MEDIA ADVISORY                                                                                                     CONTACT: Stephanie Rabinowitz

Immediate Release
 Phone: 202-835-8760

 

Institute Disappointed and Concerned By President Clinton’s Decision
Not To Grant Clemency to Juan Raul Garza

Washington, D.C. – Institute President Joseph K. Grieboski released the following statement regarding the six-month stay of execution granted by President Clinton on December 7 to Juan Raul Garza:

“While I am certainly pleased that President Clinton chose not to go ahead with the execution of Juan Raul Garza, the President did not respond to the outcry of hundreds of religious leaders who asked plainly and straight-forwardly for clemency. Instead, President Clinton chose to pass the responsibility to his successor. In addition, President Clinton did not respond to the civil rights leaders, law professors, former White House and Justice Department officials and other prominent Americans who emphatically called on him to declare a moratorium on federal executions. I am disappointed and disheartened that President Clinton did not take the courageous path, but instead, opted to for the easier one.
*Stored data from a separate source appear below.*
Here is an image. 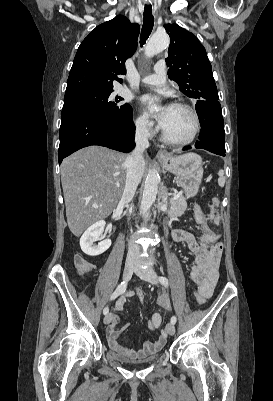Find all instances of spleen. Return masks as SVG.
Returning <instances> with one entry per match:
<instances>
[{
    "instance_id": "3e777b00",
    "label": "spleen",
    "mask_w": 273,
    "mask_h": 401,
    "mask_svg": "<svg viewBox=\"0 0 273 401\" xmlns=\"http://www.w3.org/2000/svg\"><path fill=\"white\" fill-rule=\"evenodd\" d=\"M218 174H219L218 184L219 186H224L225 184V176H223L224 170H219Z\"/></svg>"
}]
</instances>
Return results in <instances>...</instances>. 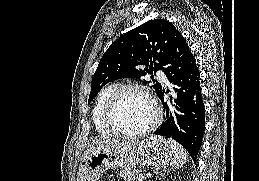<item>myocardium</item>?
Returning <instances> with one entry per match:
<instances>
[{
  "label": "myocardium",
  "mask_w": 259,
  "mask_h": 181,
  "mask_svg": "<svg viewBox=\"0 0 259 181\" xmlns=\"http://www.w3.org/2000/svg\"><path fill=\"white\" fill-rule=\"evenodd\" d=\"M128 92H139L143 94L149 100L154 111V117L152 121L145 128L133 132L122 130L117 126L115 122V111L117 109L119 101L122 96ZM161 119L162 111L155 97L146 86L140 84H126L118 86L110 96L104 111V121L106 125L114 134L125 138H137L147 135L159 125Z\"/></svg>",
  "instance_id": "f54148a6"
}]
</instances>
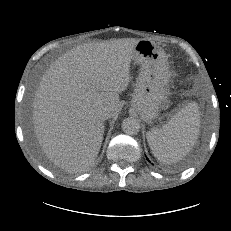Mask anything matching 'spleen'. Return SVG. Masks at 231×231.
Instances as JSON below:
<instances>
[{
    "label": "spleen",
    "mask_w": 231,
    "mask_h": 231,
    "mask_svg": "<svg viewBox=\"0 0 231 231\" xmlns=\"http://www.w3.org/2000/svg\"><path fill=\"white\" fill-rule=\"evenodd\" d=\"M200 133L199 107L188 103L160 128L147 133L149 147L157 160L172 164L186 156Z\"/></svg>",
    "instance_id": "spleen-1"
}]
</instances>
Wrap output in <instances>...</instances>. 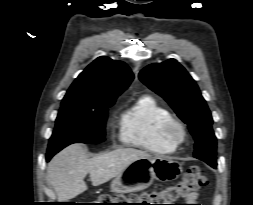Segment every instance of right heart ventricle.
<instances>
[{
	"label": "right heart ventricle",
	"instance_id": "right-heart-ventricle-1",
	"mask_svg": "<svg viewBox=\"0 0 253 205\" xmlns=\"http://www.w3.org/2000/svg\"><path fill=\"white\" fill-rule=\"evenodd\" d=\"M171 119L170 110L157 99L141 96L121 114L119 139L125 145L152 153H171L177 146L162 137V129Z\"/></svg>",
	"mask_w": 253,
	"mask_h": 205
}]
</instances>
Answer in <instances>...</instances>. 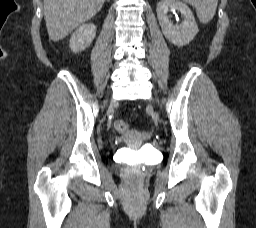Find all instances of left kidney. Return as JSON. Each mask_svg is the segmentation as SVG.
I'll use <instances>...</instances> for the list:
<instances>
[{
  "label": "left kidney",
  "mask_w": 256,
  "mask_h": 228,
  "mask_svg": "<svg viewBox=\"0 0 256 228\" xmlns=\"http://www.w3.org/2000/svg\"><path fill=\"white\" fill-rule=\"evenodd\" d=\"M179 11L184 20L180 25H173L169 20V11ZM157 18L166 39L177 46L188 44L198 33V26L190 8L178 0H162L157 4Z\"/></svg>",
  "instance_id": "5707ae66"
}]
</instances>
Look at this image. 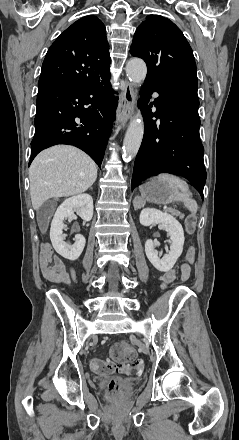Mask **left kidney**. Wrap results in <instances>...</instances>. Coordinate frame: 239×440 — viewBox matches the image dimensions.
<instances>
[{"instance_id": "obj_1", "label": "left kidney", "mask_w": 239, "mask_h": 440, "mask_svg": "<svg viewBox=\"0 0 239 440\" xmlns=\"http://www.w3.org/2000/svg\"><path fill=\"white\" fill-rule=\"evenodd\" d=\"M140 224H142V226L161 224V226H164L165 232H168V236H170L171 240L170 252H167L163 258H160L161 254L158 256V252L155 250L152 240H146L145 252L149 262L153 264L156 270H159V272H169L183 252L185 238L181 224H179L176 218L170 216V214H164V212L154 210V208H144V210H142L140 214Z\"/></svg>"}]
</instances>
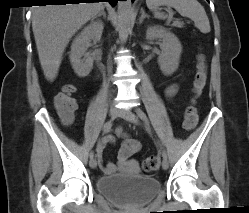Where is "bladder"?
Segmentation results:
<instances>
[{
	"label": "bladder",
	"instance_id": "bladder-1",
	"mask_svg": "<svg viewBox=\"0 0 249 213\" xmlns=\"http://www.w3.org/2000/svg\"><path fill=\"white\" fill-rule=\"evenodd\" d=\"M97 190L120 206L135 207L149 202L160 191V183L147 175L115 174L99 177Z\"/></svg>",
	"mask_w": 249,
	"mask_h": 213
}]
</instances>
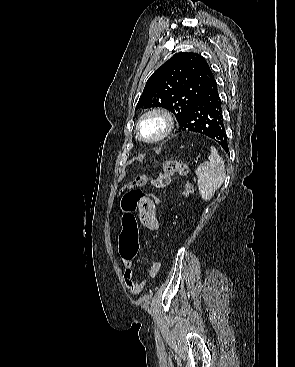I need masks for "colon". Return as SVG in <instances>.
<instances>
[{
    "label": "colon",
    "mask_w": 295,
    "mask_h": 367,
    "mask_svg": "<svg viewBox=\"0 0 295 367\" xmlns=\"http://www.w3.org/2000/svg\"><path fill=\"white\" fill-rule=\"evenodd\" d=\"M188 172L189 168L185 162L170 159L163 163L162 170L155 176H138L133 181L124 185L120 199V205L124 212L122 217L123 229L120 235V243L124 255L132 256L136 254L138 249V229L133 212L142 195L149 194L148 197L153 201L152 203L155 206H160L163 203V196L158 193H154L152 190L143 191L141 188L148 185L155 188H164L170 183L173 175L179 174L181 176H186ZM192 193V184L186 183L183 188V196L189 197ZM153 266L157 268L159 263L154 262Z\"/></svg>",
    "instance_id": "obj_1"
}]
</instances>
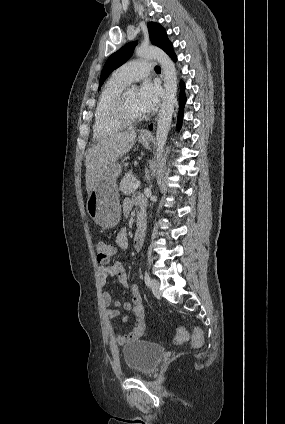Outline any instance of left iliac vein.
Wrapping results in <instances>:
<instances>
[{"instance_id": "obj_1", "label": "left iliac vein", "mask_w": 285, "mask_h": 424, "mask_svg": "<svg viewBox=\"0 0 285 424\" xmlns=\"http://www.w3.org/2000/svg\"><path fill=\"white\" fill-rule=\"evenodd\" d=\"M150 287H151V290H152V293L154 294V296L159 298L160 297L159 282L155 279H152L151 283H150Z\"/></svg>"}]
</instances>
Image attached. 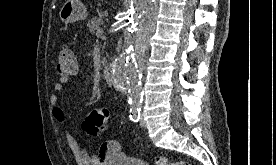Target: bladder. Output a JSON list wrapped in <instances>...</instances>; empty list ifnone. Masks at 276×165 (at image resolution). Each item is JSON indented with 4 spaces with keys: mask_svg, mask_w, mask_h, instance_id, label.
I'll list each match as a JSON object with an SVG mask.
<instances>
[{
    "mask_svg": "<svg viewBox=\"0 0 276 165\" xmlns=\"http://www.w3.org/2000/svg\"><path fill=\"white\" fill-rule=\"evenodd\" d=\"M108 165H149V164L140 159L118 154L113 157V159Z\"/></svg>",
    "mask_w": 276,
    "mask_h": 165,
    "instance_id": "bladder-1",
    "label": "bladder"
}]
</instances>
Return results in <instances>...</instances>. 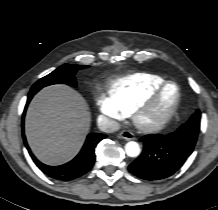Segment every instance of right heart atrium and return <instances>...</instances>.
<instances>
[{"mask_svg":"<svg viewBox=\"0 0 218 210\" xmlns=\"http://www.w3.org/2000/svg\"><path fill=\"white\" fill-rule=\"evenodd\" d=\"M97 104L102 114L112 122L119 121L124 117V112L112 96L100 95Z\"/></svg>","mask_w":218,"mask_h":210,"instance_id":"d8ad5b80","label":"right heart atrium"}]
</instances>
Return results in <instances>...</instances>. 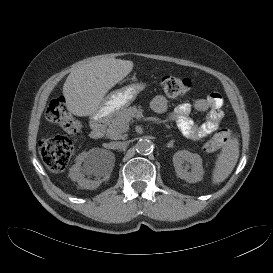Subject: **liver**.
Listing matches in <instances>:
<instances>
[{
  "instance_id": "1",
  "label": "liver",
  "mask_w": 273,
  "mask_h": 273,
  "mask_svg": "<svg viewBox=\"0 0 273 273\" xmlns=\"http://www.w3.org/2000/svg\"><path fill=\"white\" fill-rule=\"evenodd\" d=\"M134 67L130 60L106 58L82 64L71 71L63 85L67 109L77 116L100 111L107 92Z\"/></svg>"
}]
</instances>
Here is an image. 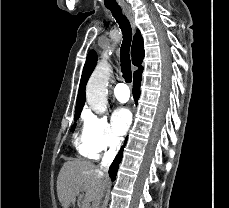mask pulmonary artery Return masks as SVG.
I'll return each mask as SVG.
<instances>
[{"label":"pulmonary artery","mask_w":229,"mask_h":208,"mask_svg":"<svg viewBox=\"0 0 229 208\" xmlns=\"http://www.w3.org/2000/svg\"><path fill=\"white\" fill-rule=\"evenodd\" d=\"M115 97L122 102L127 101L130 98V89L124 83H119L114 88Z\"/></svg>","instance_id":"pulmonary-artery-1"}]
</instances>
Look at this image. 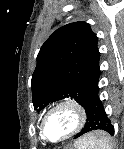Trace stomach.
Returning <instances> with one entry per match:
<instances>
[{
    "mask_svg": "<svg viewBox=\"0 0 124 149\" xmlns=\"http://www.w3.org/2000/svg\"><path fill=\"white\" fill-rule=\"evenodd\" d=\"M99 135H102V133H100V132L90 133L87 136H85L84 141L89 139L90 137H98ZM75 146H76V149H81V148H79L77 143L75 144Z\"/></svg>",
    "mask_w": 124,
    "mask_h": 149,
    "instance_id": "stomach-1",
    "label": "stomach"
}]
</instances>
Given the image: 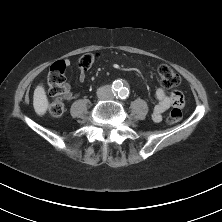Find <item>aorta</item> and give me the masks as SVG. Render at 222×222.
<instances>
[{
  "mask_svg": "<svg viewBox=\"0 0 222 222\" xmlns=\"http://www.w3.org/2000/svg\"><path fill=\"white\" fill-rule=\"evenodd\" d=\"M114 87L118 93V95L122 98H125L129 91L126 87H123V85L120 82H115Z\"/></svg>",
  "mask_w": 222,
  "mask_h": 222,
  "instance_id": "762f6f07",
  "label": "aorta"
}]
</instances>
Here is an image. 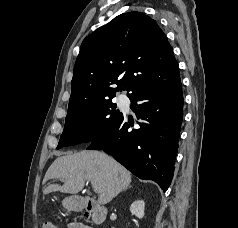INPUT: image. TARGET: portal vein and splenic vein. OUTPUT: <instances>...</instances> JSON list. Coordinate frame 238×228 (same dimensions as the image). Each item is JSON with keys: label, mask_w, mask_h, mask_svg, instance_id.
Wrapping results in <instances>:
<instances>
[{"label": "portal vein and splenic vein", "mask_w": 238, "mask_h": 228, "mask_svg": "<svg viewBox=\"0 0 238 228\" xmlns=\"http://www.w3.org/2000/svg\"><path fill=\"white\" fill-rule=\"evenodd\" d=\"M95 192H97V190L95 188H93Z\"/></svg>", "instance_id": "obj_1"}]
</instances>
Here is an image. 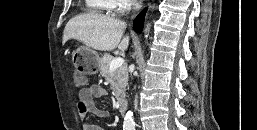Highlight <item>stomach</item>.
I'll list each match as a JSON object with an SVG mask.
<instances>
[{
  "instance_id": "0dacf381",
  "label": "stomach",
  "mask_w": 257,
  "mask_h": 130,
  "mask_svg": "<svg viewBox=\"0 0 257 130\" xmlns=\"http://www.w3.org/2000/svg\"><path fill=\"white\" fill-rule=\"evenodd\" d=\"M73 58L86 74H96L99 70V55L91 48L81 46L73 53Z\"/></svg>"
}]
</instances>
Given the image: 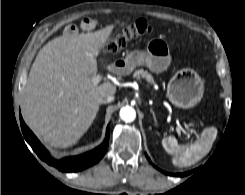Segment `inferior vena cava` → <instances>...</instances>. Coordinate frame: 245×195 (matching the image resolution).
I'll return each instance as SVG.
<instances>
[{"label": "inferior vena cava", "mask_w": 245, "mask_h": 195, "mask_svg": "<svg viewBox=\"0 0 245 195\" xmlns=\"http://www.w3.org/2000/svg\"><path fill=\"white\" fill-rule=\"evenodd\" d=\"M114 100V96L110 94H102L98 97L97 101L99 104H106L110 103Z\"/></svg>", "instance_id": "1"}]
</instances>
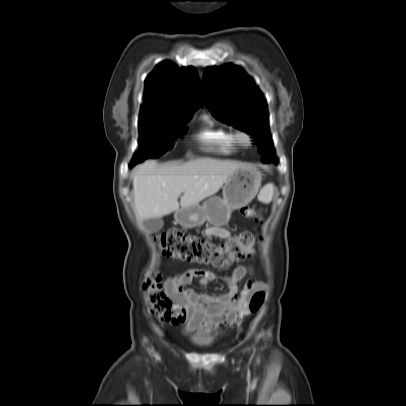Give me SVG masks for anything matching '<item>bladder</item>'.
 I'll list each match as a JSON object with an SVG mask.
<instances>
[{
	"label": "bladder",
	"instance_id": "obj_1",
	"mask_svg": "<svg viewBox=\"0 0 406 406\" xmlns=\"http://www.w3.org/2000/svg\"><path fill=\"white\" fill-rule=\"evenodd\" d=\"M191 342L199 348H206L212 344L211 339L209 337H204L200 335H194L191 339Z\"/></svg>",
	"mask_w": 406,
	"mask_h": 406
}]
</instances>
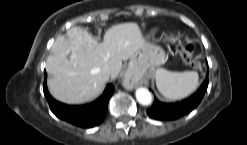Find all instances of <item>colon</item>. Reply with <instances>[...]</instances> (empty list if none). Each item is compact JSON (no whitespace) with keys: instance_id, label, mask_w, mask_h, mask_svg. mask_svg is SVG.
<instances>
[{"instance_id":"5ec220e1","label":"colon","mask_w":247,"mask_h":145,"mask_svg":"<svg viewBox=\"0 0 247 145\" xmlns=\"http://www.w3.org/2000/svg\"><path fill=\"white\" fill-rule=\"evenodd\" d=\"M178 53L183 61L195 68H201L202 64L194 57L193 47L191 45H178Z\"/></svg>"}]
</instances>
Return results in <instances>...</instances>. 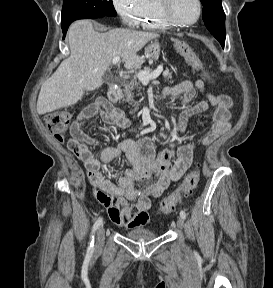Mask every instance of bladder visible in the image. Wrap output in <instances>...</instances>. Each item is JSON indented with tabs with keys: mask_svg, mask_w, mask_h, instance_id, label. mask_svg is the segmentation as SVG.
I'll return each instance as SVG.
<instances>
[{
	"mask_svg": "<svg viewBox=\"0 0 273 288\" xmlns=\"http://www.w3.org/2000/svg\"><path fill=\"white\" fill-rule=\"evenodd\" d=\"M156 235L157 234L154 231L147 228H137L125 233V237L135 241L151 240L154 239Z\"/></svg>",
	"mask_w": 273,
	"mask_h": 288,
	"instance_id": "31cf9c89",
	"label": "bladder"
}]
</instances>
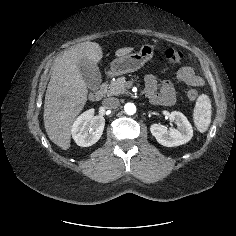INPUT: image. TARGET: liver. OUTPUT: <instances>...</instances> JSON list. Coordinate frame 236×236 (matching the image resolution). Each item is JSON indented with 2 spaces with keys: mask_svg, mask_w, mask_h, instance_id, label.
Wrapping results in <instances>:
<instances>
[{
  "mask_svg": "<svg viewBox=\"0 0 236 236\" xmlns=\"http://www.w3.org/2000/svg\"><path fill=\"white\" fill-rule=\"evenodd\" d=\"M133 50L132 47L120 48L115 51V56H125ZM102 57L101 46L87 41L65 50L52 66L43 119L49 139L63 150L70 148L72 123L87 101V85L80 74L78 62L86 58L96 64Z\"/></svg>",
  "mask_w": 236,
  "mask_h": 236,
  "instance_id": "6515ba94",
  "label": "liver"
}]
</instances>
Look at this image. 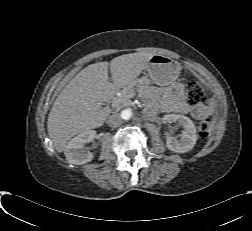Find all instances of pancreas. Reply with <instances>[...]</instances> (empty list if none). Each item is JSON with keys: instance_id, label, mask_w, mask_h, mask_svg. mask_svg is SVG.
<instances>
[{"instance_id": "1", "label": "pancreas", "mask_w": 252, "mask_h": 231, "mask_svg": "<svg viewBox=\"0 0 252 231\" xmlns=\"http://www.w3.org/2000/svg\"><path fill=\"white\" fill-rule=\"evenodd\" d=\"M147 84H149V83L143 84L144 89L151 90V88L149 86H147ZM128 93H129V90H122L121 95L114 99V104H115L116 110H119V109L131 104L130 96L128 95Z\"/></svg>"}]
</instances>
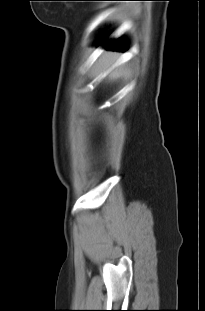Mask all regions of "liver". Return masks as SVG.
Wrapping results in <instances>:
<instances>
[{"mask_svg":"<svg viewBox=\"0 0 205 311\" xmlns=\"http://www.w3.org/2000/svg\"><path fill=\"white\" fill-rule=\"evenodd\" d=\"M116 57L114 55H109L107 58L104 59L103 67L104 69H108L115 61ZM118 75V71H113L111 73V77L114 78Z\"/></svg>","mask_w":205,"mask_h":311,"instance_id":"obj_1","label":"liver"}]
</instances>
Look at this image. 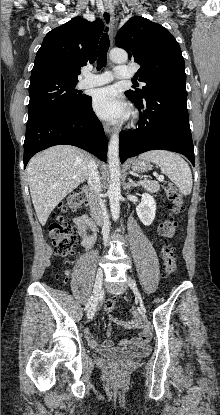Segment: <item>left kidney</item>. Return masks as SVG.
Listing matches in <instances>:
<instances>
[{"label": "left kidney", "instance_id": "obj_1", "mask_svg": "<svg viewBox=\"0 0 220 415\" xmlns=\"http://www.w3.org/2000/svg\"><path fill=\"white\" fill-rule=\"evenodd\" d=\"M136 212L144 225H151L156 213V202L154 198L148 193L142 194L141 203L136 207Z\"/></svg>", "mask_w": 220, "mask_h": 415}]
</instances>
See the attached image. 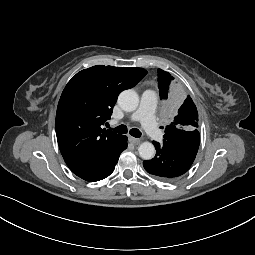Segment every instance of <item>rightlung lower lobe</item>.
<instances>
[{
    "mask_svg": "<svg viewBox=\"0 0 255 255\" xmlns=\"http://www.w3.org/2000/svg\"><path fill=\"white\" fill-rule=\"evenodd\" d=\"M127 147V137L120 145V147L105 156L100 157L95 162H93L88 168L80 171V172H73L78 177L89 181V182H96L108 177L115 168L116 163L118 162L119 156L122 151H124Z\"/></svg>",
    "mask_w": 255,
    "mask_h": 255,
    "instance_id": "1",
    "label": "right lung lower lobe"
}]
</instances>
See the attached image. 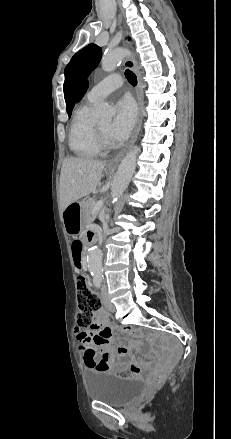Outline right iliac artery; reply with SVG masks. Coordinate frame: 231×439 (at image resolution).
I'll return each mask as SVG.
<instances>
[{"instance_id":"82829eb1","label":"right iliac artery","mask_w":231,"mask_h":439,"mask_svg":"<svg viewBox=\"0 0 231 439\" xmlns=\"http://www.w3.org/2000/svg\"><path fill=\"white\" fill-rule=\"evenodd\" d=\"M101 282H102V279H94V285L96 286V287H100V285H101Z\"/></svg>"}]
</instances>
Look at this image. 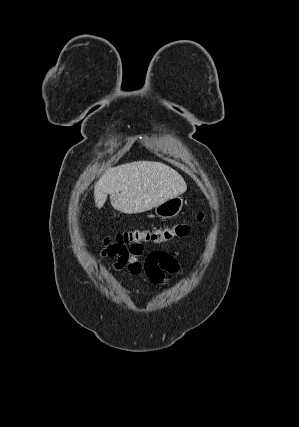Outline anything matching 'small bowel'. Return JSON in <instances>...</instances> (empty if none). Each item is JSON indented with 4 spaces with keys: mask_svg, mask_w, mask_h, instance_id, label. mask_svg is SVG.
<instances>
[{
    "mask_svg": "<svg viewBox=\"0 0 299 427\" xmlns=\"http://www.w3.org/2000/svg\"><path fill=\"white\" fill-rule=\"evenodd\" d=\"M144 254L141 244H134L126 251L115 255L113 268L116 271L128 270L132 275H146L153 284H162L166 274H179L181 268L176 259L167 252L156 251L140 258Z\"/></svg>",
    "mask_w": 299,
    "mask_h": 427,
    "instance_id": "obj_1",
    "label": "small bowel"
}]
</instances>
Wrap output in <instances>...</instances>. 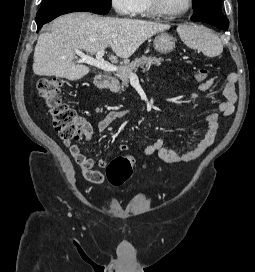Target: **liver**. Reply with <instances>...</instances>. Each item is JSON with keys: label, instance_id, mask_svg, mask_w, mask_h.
<instances>
[{"label": "liver", "instance_id": "obj_1", "mask_svg": "<svg viewBox=\"0 0 255 272\" xmlns=\"http://www.w3.org/2000/svg\"><path fill=\"white\" fill-rule=\"evenodd\" d=\"M168 29V24L140 19L100 17L86 12L66 14L53 21L50 32L39 36L33 72L79 80L89 73V68L74 62L76 49L94 54L109 45L116 54L110 59H128L152 35Z\"/></svg>", "mask_w": 255, "mask_h": 272}]
</instances>
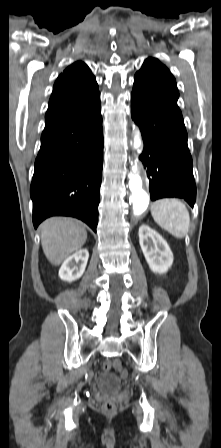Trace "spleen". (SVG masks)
Listing matches in <instances>:
<instances>
[{
  "label": "spleen",
  "mask_w": 221,
  "mask_h": 448,
  "mask_svg": "<svg viewBox=\"0 0 221 448\" xmlns=\"http://www.w3.org/2000/svg\"><path fill=\"white\" fill-rule=\"evenodd\" d=\"M154 221L175 238H184L190 227V215L186 206L177 199H160L151 206Z\"/></svg>",
  "instance_id": "spleen-1"
}]
</instances>
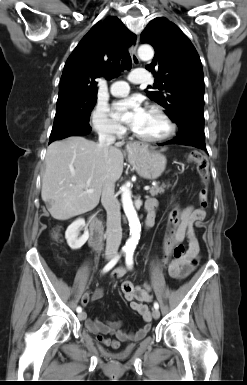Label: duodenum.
Returning <instances> with one entry per match:
<instances>
[{
    "label": "duodenum",
    "instance_id": "obj_1",
    "mask_svg": "<svg viewBox=\"0 0 247 385\" xmlns=\"http://www.w3.org/2000/svg\"><path fill=\"white\" fill-rule=\"evenodd\" d=\"M90 222V238L89 244L94 248H100L102 245L103 230L102 224L98 221L95 215H91L89 218ZM155 223L154 212H150L145 220V227L150 229Z\"/></svg>",
    "mask_w": 247,
    "mask_h": 385
}]
</instances>
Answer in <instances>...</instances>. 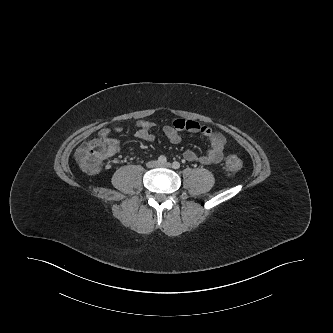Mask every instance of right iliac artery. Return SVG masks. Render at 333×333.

As Pope John Paul II mentions in his encyclical Evangelium Vitae, ‘Not even a murderer loses his personal dignity, and God himself pledges to guarantee this…to kill a human being, in whom the image of God is present, is a particularly serious sin. Only God is the master of life!…This is the context in which to place the problem of the death penalty.’

The President took a small step by once again postponing Mr. Garza’s scheduled execution. However, deferring Mr. Garza’s fate to the next Administration and ordering the continuation of an internal Department of Justice study for several more months is not the act of courage or leadership that was called for in the face of evidence of serious racial and geographic disparities throughout the federal death penalty system. While we must hope and pray that whoever is finally determined as President Clinton’s successor will have the courage, will, and dedication to do what is just and right by granting clemency to Juan Raul Garza, we must also make clear that the religious community in this country will not reduce its pressure on President Clinton to establish a moratorium on federal executions before he leaves office.”